**Exercise details:**
Each line of the data below that contains "subitem" must be copied.
◆ ◆ ◆ ◆
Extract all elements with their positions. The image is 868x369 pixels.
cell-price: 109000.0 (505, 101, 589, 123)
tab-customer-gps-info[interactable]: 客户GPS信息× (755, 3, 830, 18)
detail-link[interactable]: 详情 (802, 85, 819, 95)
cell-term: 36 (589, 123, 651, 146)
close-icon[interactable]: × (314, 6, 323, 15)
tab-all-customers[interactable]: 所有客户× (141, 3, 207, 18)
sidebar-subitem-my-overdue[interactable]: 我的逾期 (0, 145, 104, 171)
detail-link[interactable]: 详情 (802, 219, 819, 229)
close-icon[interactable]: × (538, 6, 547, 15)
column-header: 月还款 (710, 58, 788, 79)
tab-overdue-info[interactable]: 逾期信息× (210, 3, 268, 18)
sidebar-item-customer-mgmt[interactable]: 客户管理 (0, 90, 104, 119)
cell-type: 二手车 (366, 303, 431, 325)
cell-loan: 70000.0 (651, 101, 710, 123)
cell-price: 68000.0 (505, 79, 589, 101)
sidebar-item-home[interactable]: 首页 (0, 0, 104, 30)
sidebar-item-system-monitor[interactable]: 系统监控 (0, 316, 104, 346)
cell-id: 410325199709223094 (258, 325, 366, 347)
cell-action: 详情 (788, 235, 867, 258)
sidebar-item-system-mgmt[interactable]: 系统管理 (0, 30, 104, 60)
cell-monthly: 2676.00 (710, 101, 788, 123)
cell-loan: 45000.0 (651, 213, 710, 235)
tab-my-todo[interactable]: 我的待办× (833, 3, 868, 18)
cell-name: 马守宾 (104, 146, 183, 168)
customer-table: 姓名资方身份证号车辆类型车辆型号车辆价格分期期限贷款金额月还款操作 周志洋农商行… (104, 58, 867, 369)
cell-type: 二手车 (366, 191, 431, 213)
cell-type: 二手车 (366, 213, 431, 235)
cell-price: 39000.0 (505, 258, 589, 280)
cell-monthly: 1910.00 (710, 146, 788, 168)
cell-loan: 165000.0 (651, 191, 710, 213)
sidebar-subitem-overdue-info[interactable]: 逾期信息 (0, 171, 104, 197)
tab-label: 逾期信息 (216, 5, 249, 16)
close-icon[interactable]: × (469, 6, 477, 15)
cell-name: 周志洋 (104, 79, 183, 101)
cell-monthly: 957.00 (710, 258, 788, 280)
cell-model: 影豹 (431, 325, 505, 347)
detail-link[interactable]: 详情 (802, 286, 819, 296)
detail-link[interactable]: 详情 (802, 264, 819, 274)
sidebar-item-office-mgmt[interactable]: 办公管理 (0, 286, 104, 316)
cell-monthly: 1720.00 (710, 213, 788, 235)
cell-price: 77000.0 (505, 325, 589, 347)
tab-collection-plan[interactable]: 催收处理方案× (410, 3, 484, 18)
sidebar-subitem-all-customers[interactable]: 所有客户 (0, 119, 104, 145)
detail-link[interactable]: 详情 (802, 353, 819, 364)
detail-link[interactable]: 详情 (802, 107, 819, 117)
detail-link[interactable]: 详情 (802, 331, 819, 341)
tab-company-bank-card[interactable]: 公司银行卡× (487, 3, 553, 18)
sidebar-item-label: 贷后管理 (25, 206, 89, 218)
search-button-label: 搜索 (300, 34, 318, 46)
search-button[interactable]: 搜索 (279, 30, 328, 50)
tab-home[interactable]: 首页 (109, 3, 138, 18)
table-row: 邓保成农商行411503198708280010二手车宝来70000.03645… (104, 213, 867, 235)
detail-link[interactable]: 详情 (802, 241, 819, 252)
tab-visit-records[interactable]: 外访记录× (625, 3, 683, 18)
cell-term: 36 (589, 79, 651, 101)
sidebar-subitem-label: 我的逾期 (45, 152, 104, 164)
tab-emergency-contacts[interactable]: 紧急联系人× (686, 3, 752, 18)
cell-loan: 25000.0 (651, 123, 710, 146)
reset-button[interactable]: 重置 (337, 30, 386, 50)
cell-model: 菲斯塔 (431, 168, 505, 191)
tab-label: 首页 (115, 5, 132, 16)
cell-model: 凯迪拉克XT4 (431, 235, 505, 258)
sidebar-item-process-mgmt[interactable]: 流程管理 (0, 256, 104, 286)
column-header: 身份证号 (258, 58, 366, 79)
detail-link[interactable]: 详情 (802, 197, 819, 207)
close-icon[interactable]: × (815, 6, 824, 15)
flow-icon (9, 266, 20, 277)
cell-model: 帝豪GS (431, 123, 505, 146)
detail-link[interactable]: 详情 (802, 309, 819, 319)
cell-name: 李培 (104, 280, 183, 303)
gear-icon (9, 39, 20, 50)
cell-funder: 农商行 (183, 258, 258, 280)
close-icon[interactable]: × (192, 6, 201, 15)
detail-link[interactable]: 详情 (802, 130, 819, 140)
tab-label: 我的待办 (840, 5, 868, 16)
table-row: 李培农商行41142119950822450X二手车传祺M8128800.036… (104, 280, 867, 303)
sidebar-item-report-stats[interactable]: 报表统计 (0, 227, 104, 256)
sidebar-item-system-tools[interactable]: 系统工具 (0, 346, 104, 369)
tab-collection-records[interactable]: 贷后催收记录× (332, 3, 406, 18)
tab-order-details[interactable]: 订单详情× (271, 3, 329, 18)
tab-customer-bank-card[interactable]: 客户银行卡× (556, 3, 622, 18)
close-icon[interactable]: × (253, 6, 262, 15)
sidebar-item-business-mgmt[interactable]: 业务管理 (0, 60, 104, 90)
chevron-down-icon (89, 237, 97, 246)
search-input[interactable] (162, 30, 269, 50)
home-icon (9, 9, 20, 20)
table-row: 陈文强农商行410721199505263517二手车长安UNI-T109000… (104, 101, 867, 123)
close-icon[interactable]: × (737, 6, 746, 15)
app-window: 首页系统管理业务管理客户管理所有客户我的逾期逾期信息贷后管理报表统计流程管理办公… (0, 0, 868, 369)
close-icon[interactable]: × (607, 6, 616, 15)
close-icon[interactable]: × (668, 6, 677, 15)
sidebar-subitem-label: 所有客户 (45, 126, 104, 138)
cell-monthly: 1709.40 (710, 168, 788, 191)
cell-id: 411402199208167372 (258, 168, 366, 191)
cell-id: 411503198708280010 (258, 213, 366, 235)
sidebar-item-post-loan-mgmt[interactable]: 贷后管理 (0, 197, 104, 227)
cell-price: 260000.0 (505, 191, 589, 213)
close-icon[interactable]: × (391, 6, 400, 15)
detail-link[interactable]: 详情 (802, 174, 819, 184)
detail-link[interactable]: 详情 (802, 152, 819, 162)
◆ ◆ ◆ ◆
**Task answer:**
sidebar-subitem-my-overdue[interactable]: 我的逾期 (0, 145, 104, 171)
sidebar-subitem-overdue-info[interactable]: 逾期信息 (0, 171, 104, 197)
sidebar-subitem-all-customers[interactable]: 所有客户 (0, 119, 104, 145)
sidebar-subitem-label: 我的逾期 (45, 152, 104, 164)
sidebar-subitem-label: 所有客户 (45, 126, 104, 138)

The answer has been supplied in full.